■ Exercise instructions ■
Nothing but the pictures should be dropped when the records are transcribed word for word.

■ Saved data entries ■
---+---

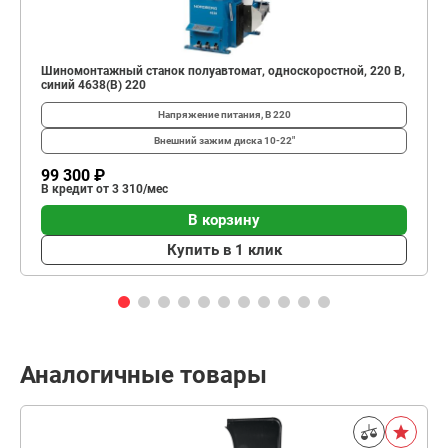
Шиномонтажный станок полуавтомат, односкоростной, 220 В,
синий 4638(B) 220
Напряжение питания, В
220
Внешний зажим диска
10-22"
99 300 ₽
В кредит от 3 310/мес
В корзину
Купить в 1 клик
Аналогичные товары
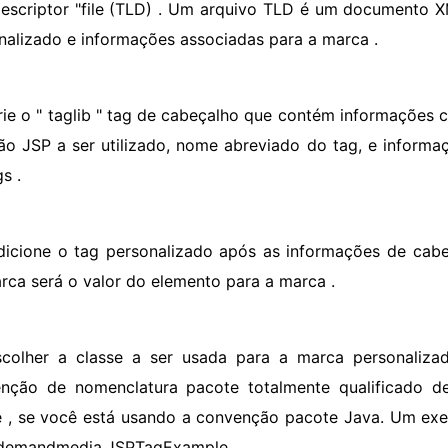
escriptor "file (TLD) . Um arquivo TLD é um documento X
nalizado e informações associadas para a marca .
rie o " taglib " tag de cabeçalho que contém informações
são JSP a ser utilizado, nome abreviado do tag, e informaç
s .
dicione o tag personalizado após as informações de cab
rca será o valor do elemento para a marca
.
scolher a classe a ser usada para a marca personaliz
nção de nomenclatura pacote totalmente qualificado 
e , se você está usando a convenção pacote Java. Um exem
demandmedia.JSPTagExample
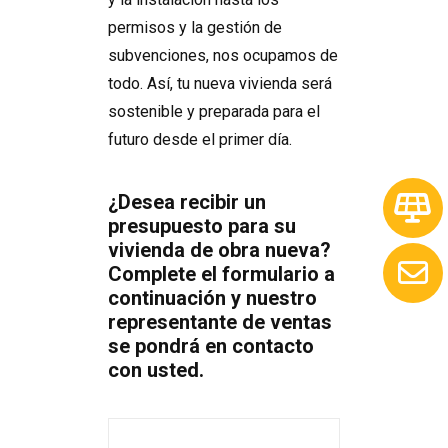
permisos y la gestión de
subvenciones, nos ocupamos de
todo. Así, tu nueva vivienda será
sostenible y preparada para el
futuro desde el primer día.
¿Desea recibir un
presupuesto para su
vivienda de obra nueva?
Complete el formulario a
continuación y nuestro
representante de ventas
se pondrá en contacto
con usted.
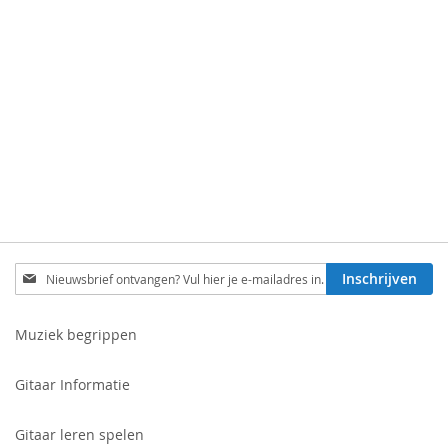
Schrijf
Inschrijven
je
in
voor
Muziek begrippen
onze
nieuwsbrief:
Gitaar Informatie
Gitaar leren spelen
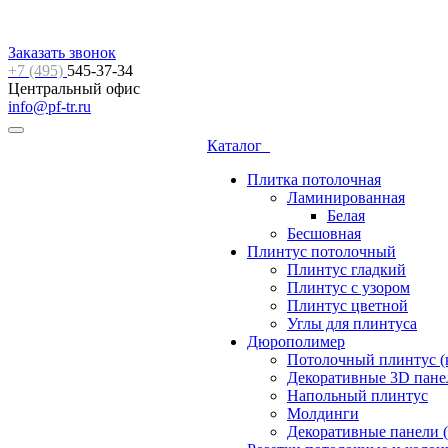
Заказать звонок
+7 (495)
545-37-34
Центральный офис
info@pf-tr.ru
Каталог
Плитка потолочная
Ламинированная
Белая
Бесшовная
Плинтус потолочный
Плинтус гладкий
Плинтус с узором
Плинтус цветной
Углы для плинтуса
Дюрополимер
Потолочный плинтус (
Декоративные 3D пане
Напольный плинтус
Молдинги
Декоративные панели (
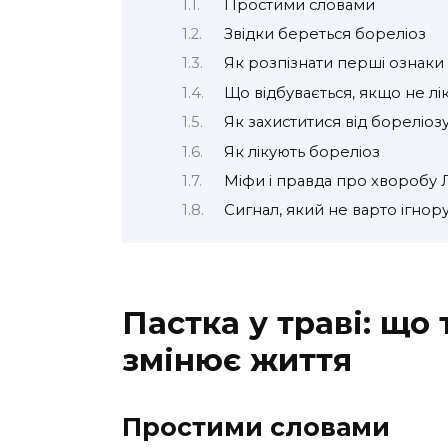
Простими словами
Звідки береться бореліоз
Як розпізнати перші ознаки
Що відбувається, якщо не лі
Як захиститися від бореліоз
Як лікують бореліоз
Міфи і правда про хворобу 
Сигнал, який не варто ігнор
Пастка у траві: що 
змінює життя
Простими словами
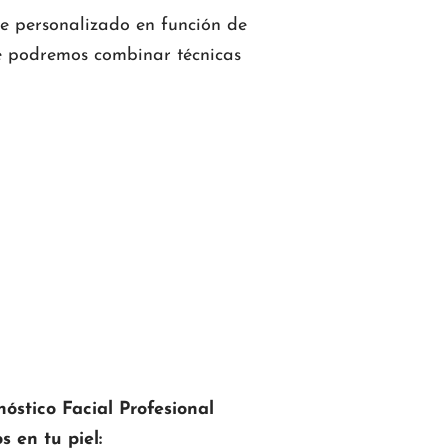
e personalizado en función de
ue podremos combinar técnicas
óstico Facial Profesional
s en tu piel:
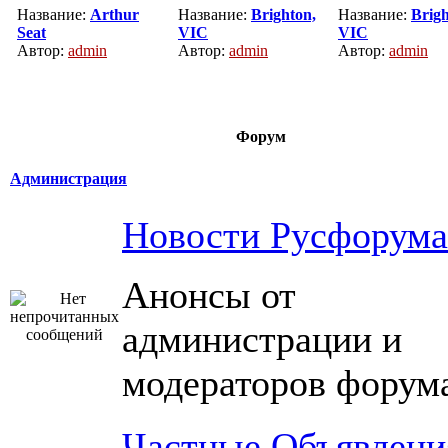
Название:
Arthur
Название:
Brighton,
Название:
Brigh
Seat
VIC
VIC
Автор:
admin
Автор:
admin
Автор:
admin
Форум
Администрация
Новости Русфорума
Анонсы от
администрации и
модераторов форум
Частные Объявлени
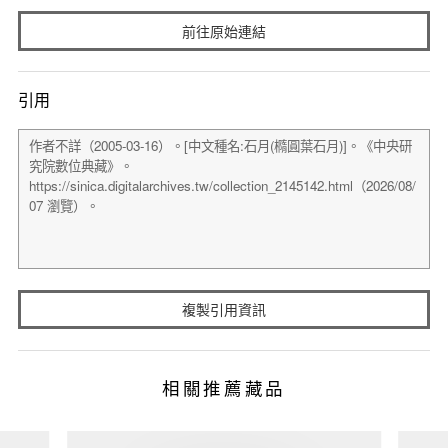
前往原始連結
引用
複製引用資訊
相關推薦藏品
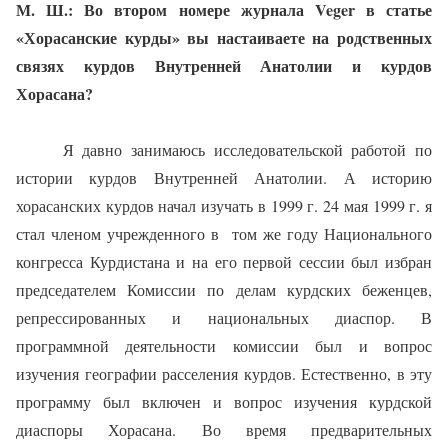
М. Ш.:
Во втором номере журнала
Veger
в статье
«Хорасанские курды» вы настаиваете на родственных
связях курдов
Внутренней Анатолии и курдов
Хорасана?
Я давно занимаюсь исследовательской работой по
истории курдов Внутренней Анатолии. А
историю
хорасанских курдов начал изучать в 1999 г. 24 мая 1999 г. я
стал членом учрежденного в
том же году Национального
конгресса Курдистана и на его первой сессии был избран
председателем Комиссии по делам курдских беженцев,
репрессированных и национальных диаспор. В
программной деятельности комиссии был и вопрос
изучения географии расселения курдов. Естественно, в эту
программу был включен и вопрос изучения курдской
диаспоры Хорасана. Во время предварительных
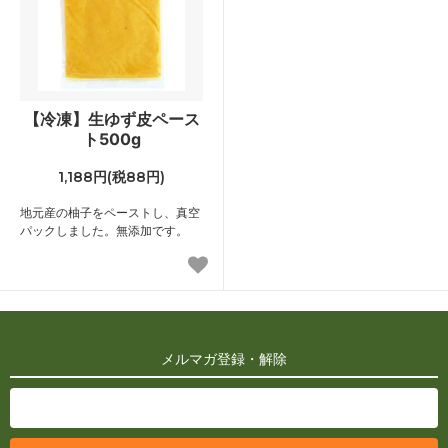
【冷凍】生ゆず皮ペース
ト500g
1,188円(税88円)
地元産の柚子をペーストし、真空
パックしました。無添加です。
メルマガ登録・解除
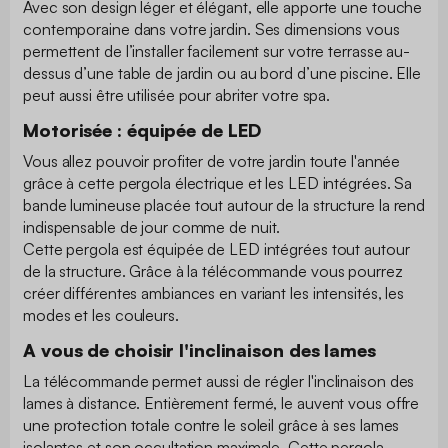
Avec son design léger et élégant, elle apporte une touche
contemporaine dans votre jardin. Ses dimensions vous
permettent de l’installer facilement sur votre terrasse au-
dessus d’une table de jardin ou au bord d’une piscine. Elle
peut aussi être utilisée pour abriter votre spa.
Motorisée : équipée de LED
Vous allez pouvoir profiter de votre jardin toute l'année
grâce à cette pergola électrique et les LED intégrées. Sa
bande lumineuse placée tout autour de la structure la rend
indispensable de jour comme de nuit.
Cette pergola est équipée de LED intégrées tout autour
de la structure. Grâce à la télécommande vous pourrez
créer différentes ambiances en variant les intensités, les
modes et les couleurs.
A vous de choisir l'inclinaison des lames
La télécommande permet aussi de régler l'inclinaison des
lames à distance. Entièrement fermé, le auvent vous offre
une protection totale contre le soleil grâce à ses lames
isolantes et son occultation maximale. Cette pergola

---+---

■ Exercise response ■
Шиномонтажный станок полуавтомат, односкоростной, 220 В,
синий 4638(B) 220
Напряжение питания, В
220
Внешний зажим диска
10-22"
99 300 ₽
В кредит от 3 310/мес
В корзину
Купить в 1 клик
Аналогичные товары
escriptor "file (TLD) . Um arquivo TLD é um documento X
nalizado e informações associadas para a marca .
rie o " taglib " tag de cabeçalho que contém informações
são JSP a ser utilizado, nome abreviado do tag, e informaç
s .
dicione o tag personalizado após as informações de cab
rca será o valor do elemento para a marca
.
scolher a classe a ser usada para a marca personaliz
nção de nomenclatura pacote totalmente qualificado 
e , se você está usando a convenção pacote Java. Um exem
demandmedia.JSPTagExample
permisos y la gestión de
subvenciones, nos ocupamos de
todo. Así, tu nueva vivienda será
sostenible y preparada para el
futuro desde el primer día.
¿Desea recibir un
presupuesto para su
vivienda de obra nueva?
Complete el formulario a
continuación y nuestro
representante de ventas
se pondrá en contacto
con usted.
Schrijf
Inschrijven
je
in
voor
Muziek begrippen
onze
nieuwsbrief:
Gitaar Informatie
Gitaar leren spelen
Заказать звонок
+7 (495)
545-37-34
Центральный офис
info@pf-tr.ru
Каталог
Плитка потолочная
Ламинированная
Белая
Бесшовная
Плинтус потолочный
Плинтус гладкий
Плинтус с узором
Плинтус цветной
Углы для плинтуса
Дюрополимер
Потолочный плинтус (
Декоративные 3D пане
Напольный плинтус
Молдинги
Декоративные панели (
Простими словами
Звідки береться бореліоз
Як розпізнати перші ознаки
Що відбувається, якщо не лі
Як захиститися від бореліоз
Як лікують бореліоз
Міфи і правда про хворобу 
Сигнал, який не варто ігнор
Пастка у траві: що 
змінює життя
Простими словами
e personalizado en función de
ue podremos combinar técnicas
óstico Facial Profesional
s en tu piel:
Название:
Arthur
Название:
Brighton,
Название:
Brigh
Seat
VIC
VIC
Автор:
admin
Автор:
admin
Автор:
admin
Форум
Администрация
Новости Русфорума
Анонсы от
администрации и
модераторов форум
Частные Объявлени
前往原始連結
引用
複製引用資訊
相關推薦藏品
М. Ш.:
Во втором номере журнала
Veger
в статье
«Хорасанские курды» вы настаиваете на родственных
связях курдов
Внутренней Анатолии и курдов
Хорасана?
Я давно занимаюсь исследовательской работой по
истории курдов Внутренней Анатолии. А
историю
хорасанских курдов начал изучать в 1999 г. 24 мая 1999 г. я
стал членом учрежденного в
том же году Национального
конгресса Курдистана и на его первой сессии был избран
председателем Комиссии по делам курдских беженцев,
репрессированных и национальных диаспор. В
программной деятельности комиссии был и вопрос
изучения географии расселения курдов. Естественно, в эту
программу был включен и вопрос изучения курдской
диаспоры Хорасана. Во время предварительных
【冷凍】生ゆず皮ペース
ト500g
1,188円(税88円)
地元産の柚子をペーストし、真空
パックしました。無添加です。
メルマガ登録・解除
Avec son design léger et élégant, elle apporte une touche
contemporaine dans votre jardin. Ses dimensions vous
permettent de l’installer facilement sur votre terrasse au-
dessus d’une table de jardin ou au bord d’une piscine. Elle
peut aussi être utilisée pour abriter votre spa.
Motorisée : équipée de LED
Vous allez pouvoir profiter de votre jardin toute l'année
grâce à cette pergola électrique et les LED intégrées. Sa
bande lumineuse placée tout autour de la structure la rend
indispensable de jour comme de nuit.
Cette pergola est équipée de LED intégrées tout autour
de la structure. Grâce à la télécommande vous pourrez
créer différentes ambiances en variant les intensités, les
modes et les couleurs.
A vous de choisir l'inclinaison des lames
La télécommande permet aussi de régler l'inclinaison des
lames à distance. Entièrement fermé, le auvent vous offre
une protection totale contre le soleil grâce à ses lames
isolantes et son occultation maximale. Cette pergola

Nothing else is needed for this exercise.